**Your goal**
In this material, which lines include the string "best"? Show them.

───

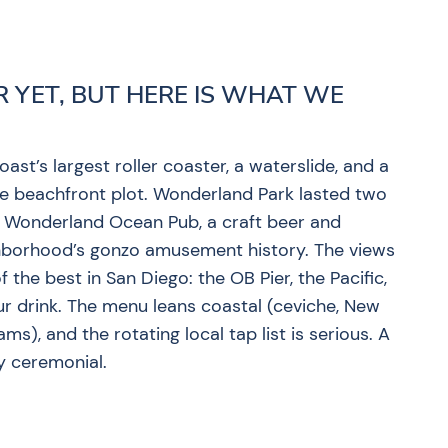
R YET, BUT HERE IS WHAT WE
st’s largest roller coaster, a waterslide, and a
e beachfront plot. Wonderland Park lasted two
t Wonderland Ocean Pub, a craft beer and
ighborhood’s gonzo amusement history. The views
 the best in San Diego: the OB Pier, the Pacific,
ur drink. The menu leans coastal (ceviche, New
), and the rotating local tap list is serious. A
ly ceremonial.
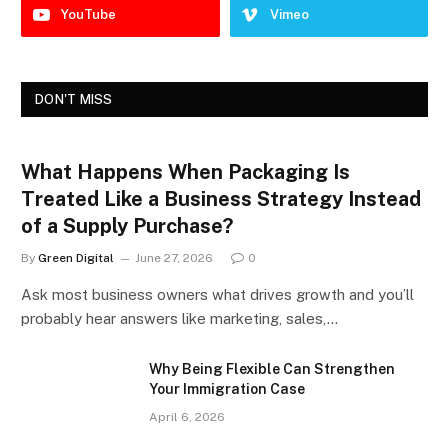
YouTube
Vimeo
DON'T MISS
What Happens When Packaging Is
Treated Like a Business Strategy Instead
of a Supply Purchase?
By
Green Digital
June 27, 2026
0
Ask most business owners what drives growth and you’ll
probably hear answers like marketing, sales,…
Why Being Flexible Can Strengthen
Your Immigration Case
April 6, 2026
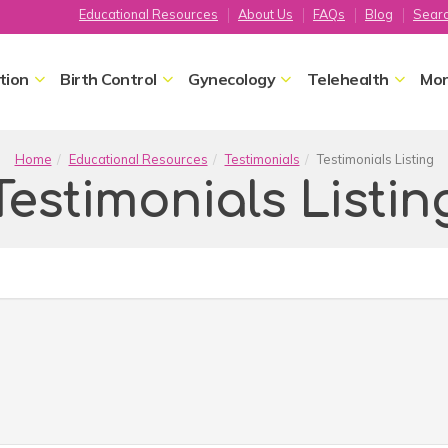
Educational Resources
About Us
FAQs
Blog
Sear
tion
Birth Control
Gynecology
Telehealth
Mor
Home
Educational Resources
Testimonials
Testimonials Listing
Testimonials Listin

───

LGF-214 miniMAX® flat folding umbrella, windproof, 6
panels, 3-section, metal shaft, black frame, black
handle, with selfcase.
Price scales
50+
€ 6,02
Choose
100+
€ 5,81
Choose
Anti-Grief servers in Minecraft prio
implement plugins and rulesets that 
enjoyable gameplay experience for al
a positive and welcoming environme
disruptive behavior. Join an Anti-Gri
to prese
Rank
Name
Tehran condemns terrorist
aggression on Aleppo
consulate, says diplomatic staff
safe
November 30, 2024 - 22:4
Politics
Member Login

───

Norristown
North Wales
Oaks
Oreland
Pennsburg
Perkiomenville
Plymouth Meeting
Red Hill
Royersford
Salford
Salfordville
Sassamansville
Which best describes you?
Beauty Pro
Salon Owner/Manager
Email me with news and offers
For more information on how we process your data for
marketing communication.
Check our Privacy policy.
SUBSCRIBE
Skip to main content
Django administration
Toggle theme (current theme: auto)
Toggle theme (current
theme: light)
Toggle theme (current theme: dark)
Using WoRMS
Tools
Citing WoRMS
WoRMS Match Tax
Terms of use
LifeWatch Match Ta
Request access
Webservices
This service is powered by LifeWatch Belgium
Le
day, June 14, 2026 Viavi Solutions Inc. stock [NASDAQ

───

**Solution to the exercise**
 the best in San Diego: the OB Pier, the Pacific,
Which best describes you?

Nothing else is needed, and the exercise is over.